One significant comment about Carcinoid Cancer and Neuroendocrine Tumours and Cancers.
Carcinoid cancer is overwhelmingly malignant. I is far more than ‘sort of’ malignant. In most people it is slow, but in some it is aggressive and kills them within a year or so after diagnosis.
There is an aggressiveness test called the ki67 and if it is high, it is a death knell. Iknow of one woman with a ki67 of 60% and she lived ess than two years after diagnosis, despite extensive consultations and treatments.
Thank you very much, Ben, for your contribution to the awareness literature.
The word neuroendocrine in just beginning to enter the doorway of medical consciouness and the next task is to steer it slightly further into the room.
I had crabcakes for the first time ever in Norfolk.
The website is just getting going by the way.
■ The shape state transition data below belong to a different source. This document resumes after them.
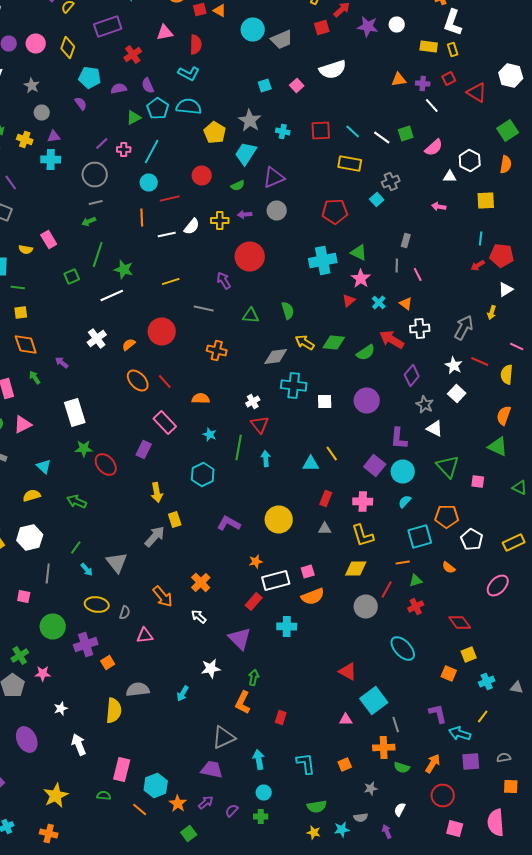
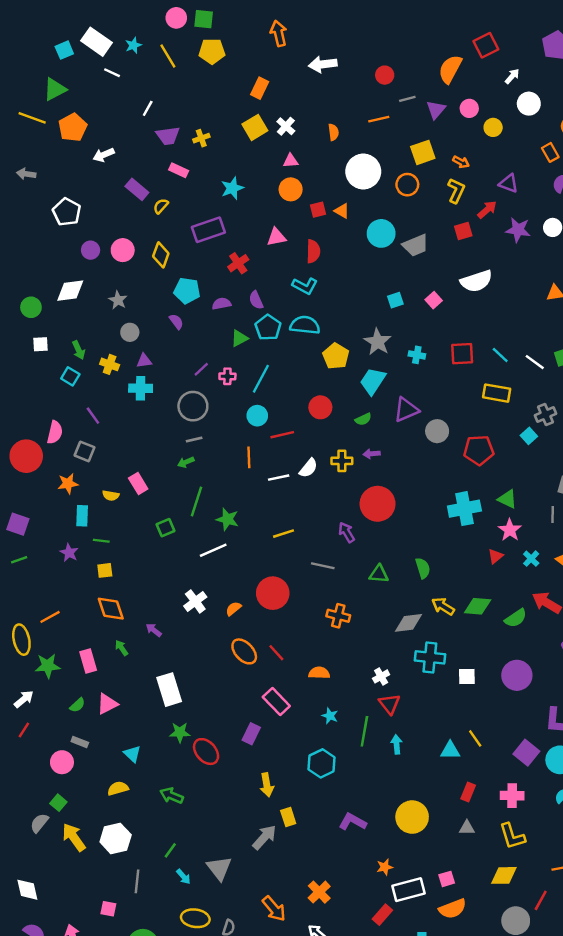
gray circle: (277, 210) -> (437, 431), moved

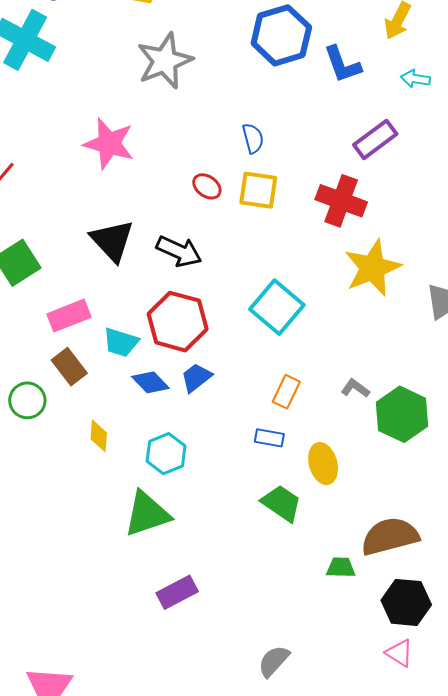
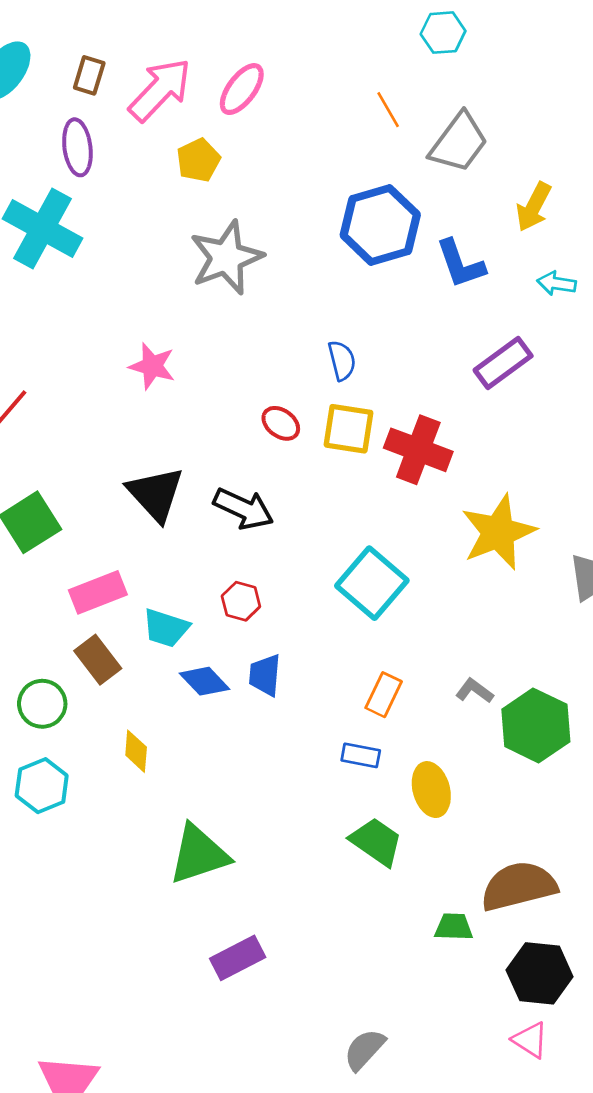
pink star: (109, 144) -> (152, 366), size x0.7
red cross: (341, 201) -> (418, 450), moved
red hexagon: (178, 322) -> (241, 601), size x0.5
blue trapezoid: (196, 377) -> (265, 675), turned -48
cyan hexagon: (166, 454) -> (42, 786), moved

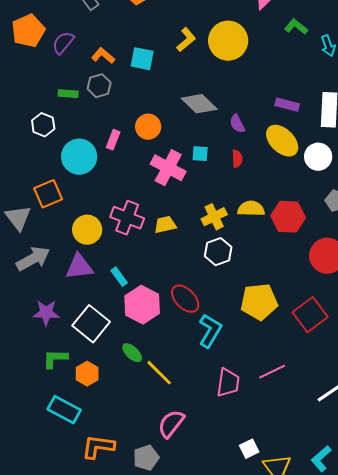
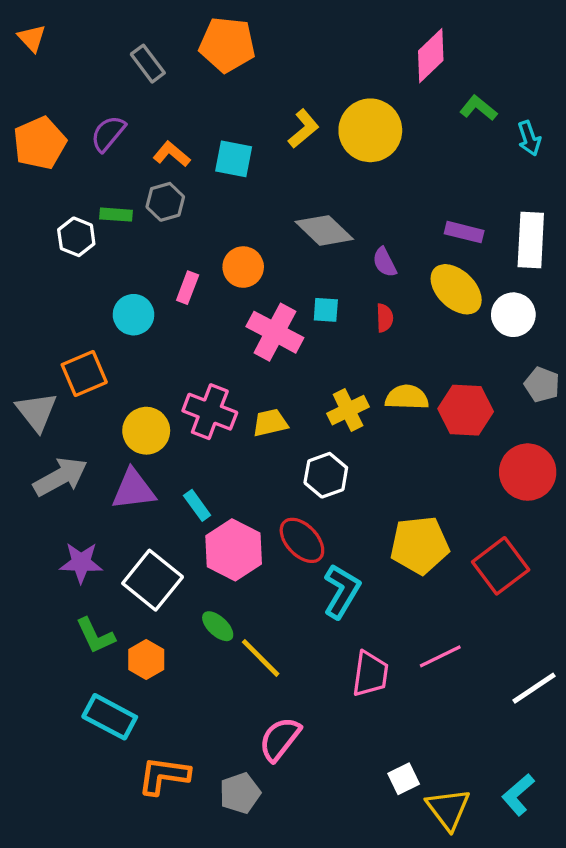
orange pentagon: (28, 31) -> (40, 143), moved
white hexagon: (43, 125) -> (76, 237), moved
cyan circle: (79, 157) -> (133, 315), size x0.7
white hexagon: (218, 252) -> (326, 475), moved
green L-shape: (55, 359) -> (95, 636), turned -116

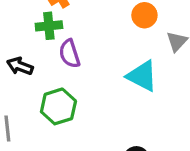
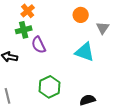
green hexagon: (58, 106) -> (50, 87), moved

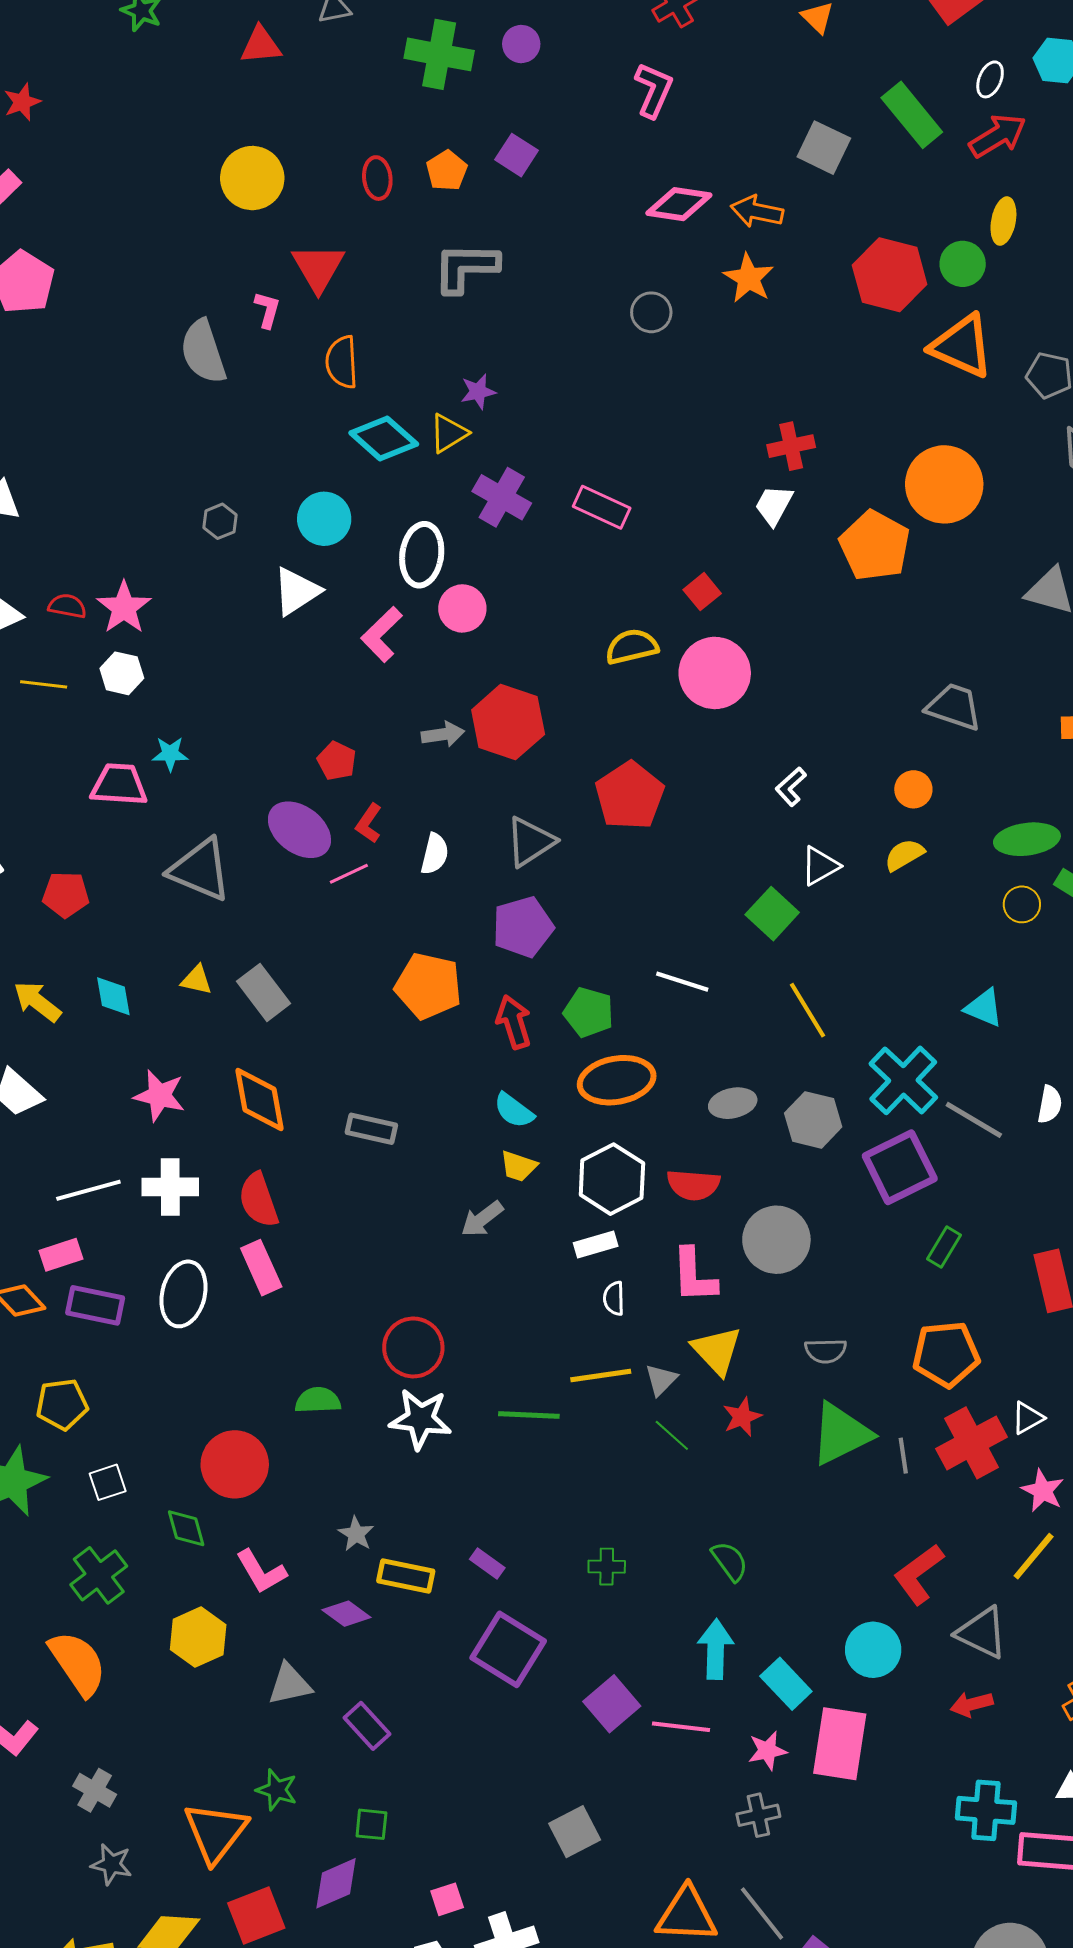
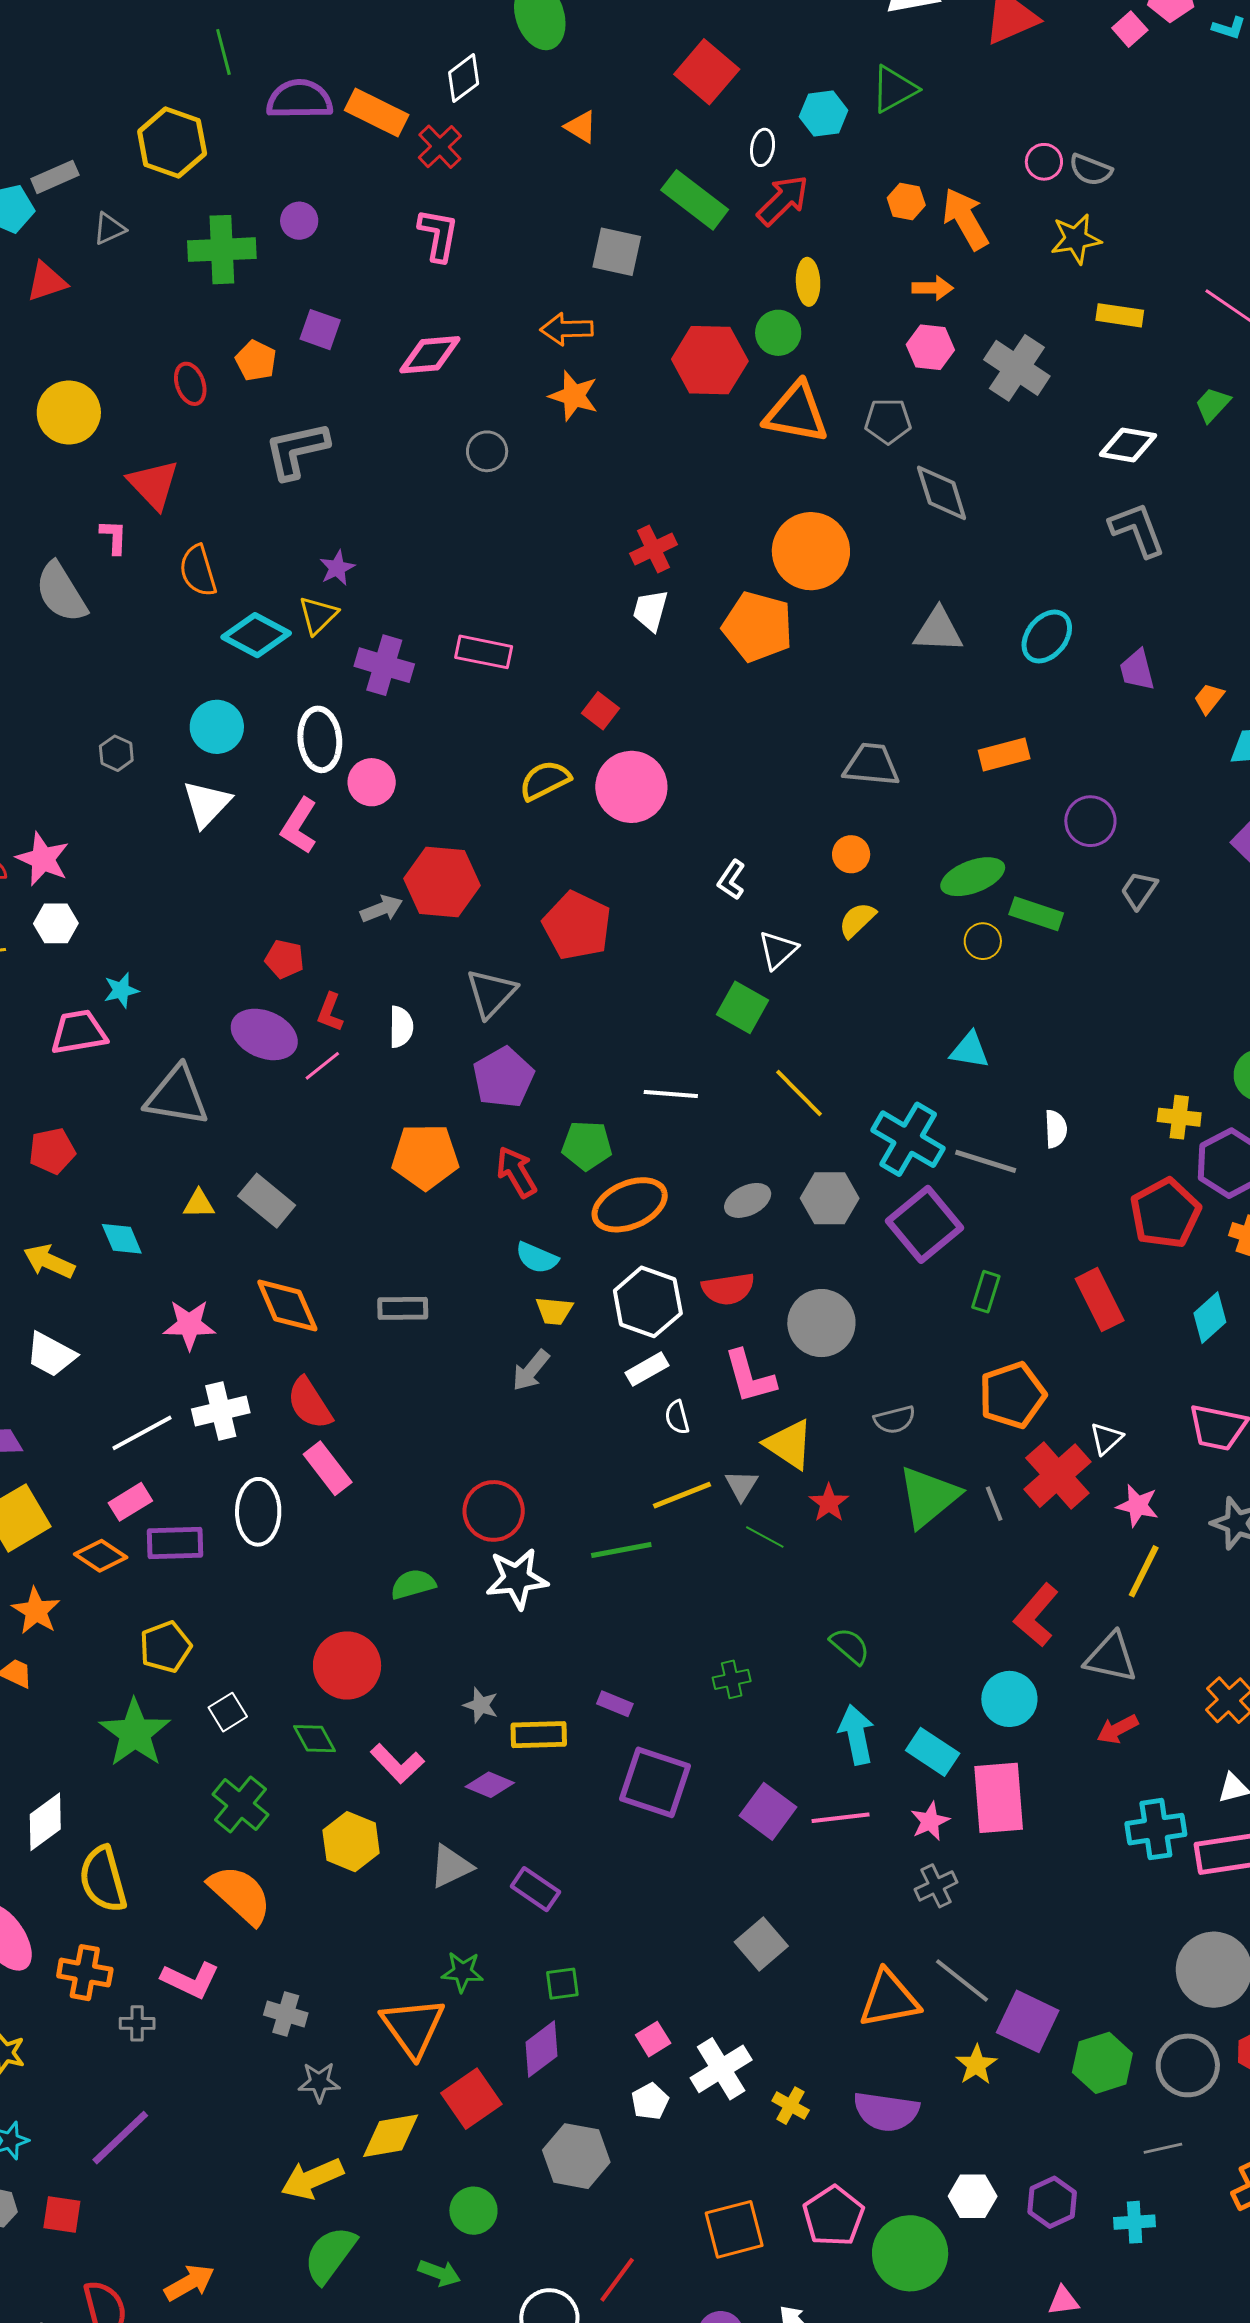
pink diamond: (679, 204) -> (430, 355), moved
Please check the left hand margins.
Very good blog for your visit to conference,I think you picked up on the issues of some of it in your writing.I enjoyed the part where we always thought [so true it is] doctors know best……..well I guess they still do to a degree but I like your mom[ a good friend ] and may others had to go through the trials and tribulations of some docs DID NOT KNOW BEST! We slipped through some of the cracks of good or I should say proper health care and Diagnoses..which leaves many of us in a little bit worse off condition then we might have been………..but life goes on and we can’t really changed the past …its over,gone and done ….we can only try our best to live our life the very best we can with our health issues as they are all the while along with what we hope is a now good doc backing us as to keeping on keeping in our quality and quantity of life as it may be…….I think its very commendable for you as Dana’s son to be there with her and for her in her own way of trying to get more knowledge about this Cancer .
Bear Of Ohio Living longer to make your day or someone’s
Doctors, particularly those you deal with for routine check-ups or anything but major research center consultations, are the medical equivalent of “tech support.”
Great Blog! I’m the spouse of a carcinoid patient and am following the learning curve. In defense of doctors – with whom I don’t often agree – I can say that I’ve met only one who was dishonest and manipulative and he had nothing to do with my wife’s treatment. Thanks be to God!
Most doctors do their best but at times they’re like the blind man holding the elephant’s tail. They don’t quite know what they’ve got on their hands. And because they’ve only got a grasp on part of the problem they can only do so much.
The web is a wonderful thing, however, and knowledge is power. We can only help we love by educating ourselves and our doctors. Most of my wife’s Doctors have been fantastic and they have all been patient and caring. If I have any fault with them at all it is in their hesitance to push harder for a diagnosis on a potentially recurrent carcinoid problem but perhaps it is because they don’t want to treat for what might not be a recurrence at all. We think “time is of the essence” and they think “first of all do no harm.”